**Records for this task:**

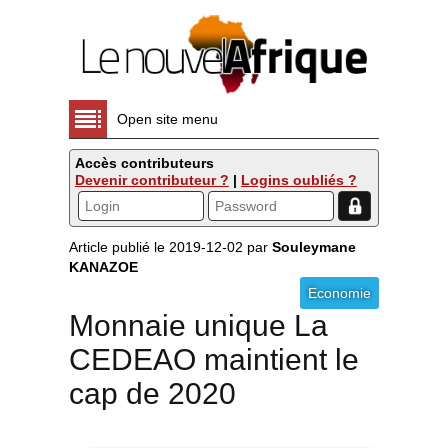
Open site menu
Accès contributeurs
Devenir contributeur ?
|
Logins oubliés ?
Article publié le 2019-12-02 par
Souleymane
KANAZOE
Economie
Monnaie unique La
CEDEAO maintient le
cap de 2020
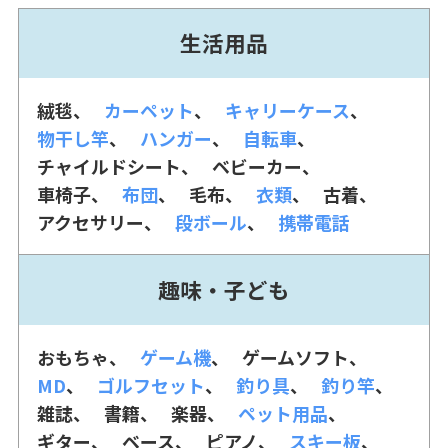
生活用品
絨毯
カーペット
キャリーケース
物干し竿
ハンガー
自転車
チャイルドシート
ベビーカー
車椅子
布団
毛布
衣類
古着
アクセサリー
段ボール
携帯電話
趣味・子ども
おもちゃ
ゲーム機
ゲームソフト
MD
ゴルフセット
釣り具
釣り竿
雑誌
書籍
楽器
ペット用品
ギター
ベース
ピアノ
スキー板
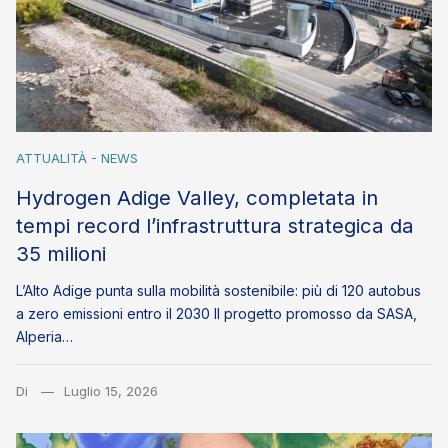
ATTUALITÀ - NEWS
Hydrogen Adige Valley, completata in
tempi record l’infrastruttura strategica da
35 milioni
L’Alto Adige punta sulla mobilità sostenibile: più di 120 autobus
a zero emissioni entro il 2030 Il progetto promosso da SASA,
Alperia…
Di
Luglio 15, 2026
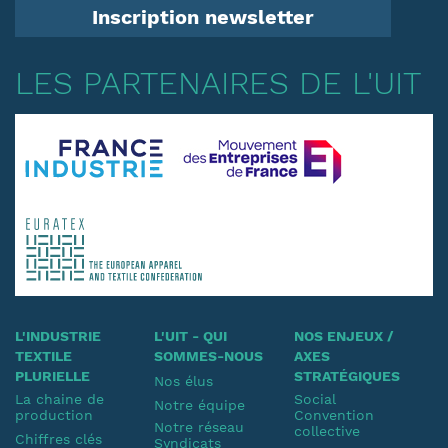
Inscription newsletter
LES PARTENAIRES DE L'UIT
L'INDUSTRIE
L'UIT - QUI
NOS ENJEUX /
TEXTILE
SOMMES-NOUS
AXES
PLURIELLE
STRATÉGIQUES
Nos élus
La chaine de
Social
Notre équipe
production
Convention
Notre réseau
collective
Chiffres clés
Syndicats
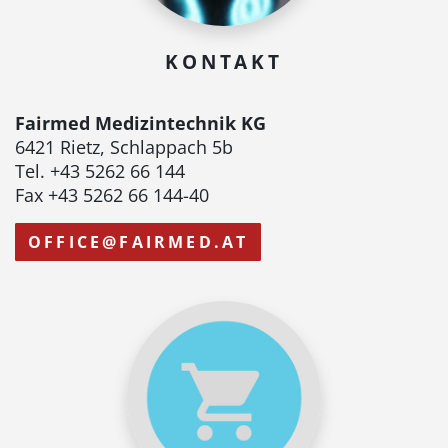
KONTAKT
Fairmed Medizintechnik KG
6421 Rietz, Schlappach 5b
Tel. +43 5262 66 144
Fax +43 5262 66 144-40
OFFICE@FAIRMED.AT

**Assignment:** Print exactly the lines above that run from the one with "L'INDUSTRIE" to the one with "Tel. +43 5262 66 144", both included. No pictures.

**Result of this exercise:**
L'INDUSTRIE
L'UIT - QUI
NOS ENJEUX /
TEXTILE
SOMMES-NOUS
AXES
PLURIELLE
STRATÉGIQUES
Nos élus
La chaine de
Social
Notre équipe
production
Convention
Notre réseau
collective
Chiffres clés
Syndicats
KONTAKT
Fairmed Medizintechnik KG
6421 Rietz, Schlappach 5b
Tel. +43 5262 66 144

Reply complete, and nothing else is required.